6 February 2014Print This Post

Loss of capacity does not terminate solicitor’s retainer, High Court rules

High Court: unjust and unreasonable

A client’s loss of mental capacity in the course of proceedings does not automatically terminate their solicitor’s retainer, the High Court ruled yesterday.

Mr Justice Phillips acknowledged that his decision was particularly important for solicitors conducting pre-April 2013 personal injury claims under conditional fee agreements (CFAs), given the change in recoverability.

Overturning the first instance ruling of Regional Costs Judge Harris in Manchester, he said that whilst incapacity has the effect of removing the authority of a solicitor to act on behalf of the party lacking capacity for the duration of that incapacity, “such authority can be restored when a deputy is appointed and provides instructions to the solicitors in that capacity, or otherwise if and when the claimant regains capacity.
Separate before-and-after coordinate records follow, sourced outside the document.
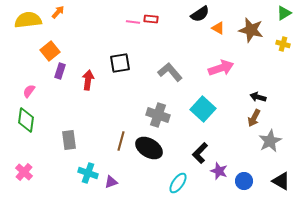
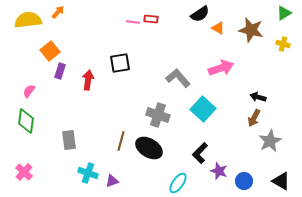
gray L-shape: moved 8 px right, 6 px down
green diamond: moved 1 px down
purple triangle: moved 1 px right, 1 px up
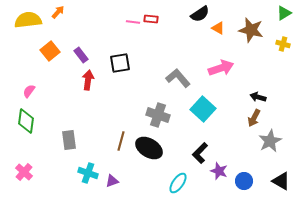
purple rectangle: moved 21 px right, 16 px up; rotated 56 degrees counterclockwise
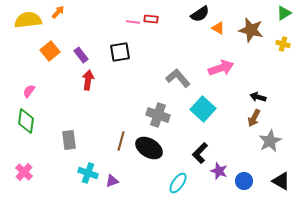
black square: moved 11 px up
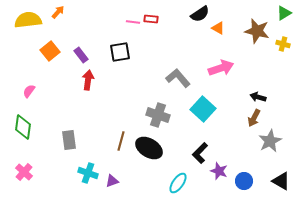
brown star: moved 6 px right, 1 px down
green diamond: moved 3 px left, 6 px down
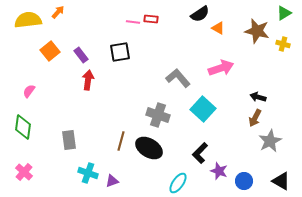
brown arrow: moved 1 px right
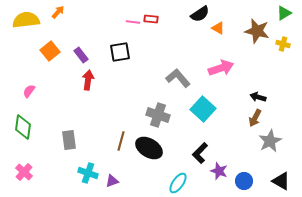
yellow semicircle: moved 2 px left
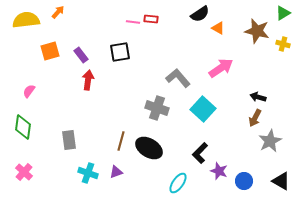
green triangle: moved 1 px left
orange square: rotated 24 degrees clockwise
pink arrow: rotated 15 degrees counterclockwise
gray cross: moved 1 px left, 7 px up
purple triangle: moved 4 px right, 9 px up
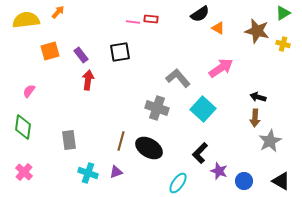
brown arrow: rotated 24 degrees counterclockwise
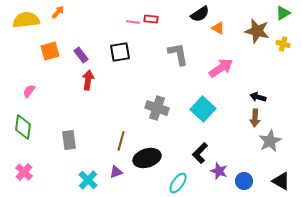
gray L-shape: moved 24 px up; rotated 30 degrees clockwise
black ellipse: moved 2 px left, 10 px down; rotated 48 degrees counterclockwise
cyan cross: moved 7 px down; rotated 24 degrees clockwise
“There is no reason, as a matter of authority or legal principle, why an inability to instruct solicitors in the intervening period (which may be quite short) should be taken to have the effect of immediately ending a solicitor’s retainer.”

The case, Blankley v Manchester NHS Trust [2014] EWHC 168 (QB), involved a clinical negligence claim that started in 2002 with the client lacking capacity, then regaining it in May 2005, only to lose it again in February 2007. The costs of Manchester firm Linder Myers under dispute for the period when she had capacity were £185,000.
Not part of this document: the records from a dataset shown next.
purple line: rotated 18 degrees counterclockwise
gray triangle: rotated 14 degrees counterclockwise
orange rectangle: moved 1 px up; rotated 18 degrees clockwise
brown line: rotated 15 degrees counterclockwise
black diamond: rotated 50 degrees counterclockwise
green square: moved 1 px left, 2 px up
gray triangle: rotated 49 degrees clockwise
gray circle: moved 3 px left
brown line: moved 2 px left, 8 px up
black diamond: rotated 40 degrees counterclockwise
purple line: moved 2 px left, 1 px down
Phillips J considered the issues of capacity and contractual frustration. He said: “The supervening inability of a party to give instructions personally, with the likelihood (if not the certainty) that a deputy will be appointed, does not change the nature of the contract of retainer, radically or even significantly.” Any delay caused would not on its own frustrate the contract, he noted.

The judge added: “The possibility that the client will at some point lose mental capacity is plainly a matter which was within the reasonable contemplation of the parties. The fact that the CFA here contained an express provision that the retainer would terminate on the death of the claimant, far from supporting the case that supervening incapacity was a frustrating event, indicates that the parties did not regard incapacity of the claimant as something which should bring the contract to an end.”

He also ruled that it would be “unjust and unreasonable” to treat a retainer as terminated by reason of what may be a fleeting period of incapacity.

To do so would be contrary to the principle that the doctrine of frustration should be confined within narrow limits and cannot be lightly invoked. “It would result in the frequent termination of retainers (on the basis of arguments advanced by a non-party to the contract, such as the defendant) where neither party wished that to be the outcome and neither saw any difficulty in continuing to perform their obligations.”

Mark Walmsley, senior costs draftsman and head of costs management at Linder Myers, said: “This was a significant ruling which challenges previously held judgments that a solicitor’s retainer is automatically terminated if a client becomes incapacitated during proceedings.

“In this particular case, the claimant had suffered significant brain injury as a result of medical negligence so it was reasonable to expect that there was a risk that she would lose mental capacity after temporarily regaining it. Linder Myers acted properly when this occurred and continued to win a substantial amount of compensation.”

Phillips J sat with Master Campbell and Colemans-ctts partner Greg Cox as assessors.